|

Yenilenme bir kopuş değildir

Muhafazakar toplumlar-kültürler farkındalık ve eleştiriye ihtiyaç duymuyor. Muhafazakarlıklar insanları ve toplumları zihinsel fosilleşmelere sürüklüyor. Bütün modernliklerin yapay inşalar olduğunu bilmek gerekir. Günümüz dünyasında özgürlük maskesi altında bir tiranlık sürdürülüyor. Özgürlük, hiçbir alanda/anlamda kural tanımamak anlamına geliyor.

Atasoy Müftüoğlu
00:00 - 7/07/2014 Pazartesi
Güncelleme: 22:35 - 6/07/2014 Pazar
Yeni Şafak
Yenilenme bir kopuş değildir
Yenilenme bir kopuş değildir

Modern-seküler Batı dünyası, Batılı olmayan dünyayı bir nesne gibi algılıyor, bu dünya üzerinde bir nesne üzerinde çalışıyor gibi çalışıyor, nesneleri kategorize eder gibi kategorize ediyor. Bu durum çok açık bir şekilde, tartışmasız bir biçimde modernitenin emperyalist niteliğini yansıtıyor.

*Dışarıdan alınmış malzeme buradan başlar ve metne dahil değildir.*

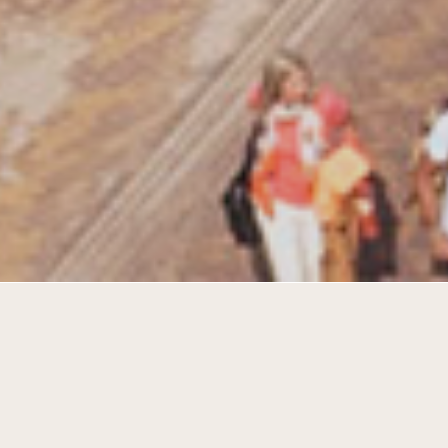
Elderly housing in sturdy industrial
warehouses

Eleştirel farkındalığa sahip olmaksızın, edilgen ve teslimiyetçi hayatlar sürdürdüğümüz için, emperyalist tahakkümü sorun haline getirmiyor, bu tahakkümü normalleştirebiliyoruz. Zihinlerimiz biçim irademiz dışında, dışarıdan seküler kalıplara sokuluyor.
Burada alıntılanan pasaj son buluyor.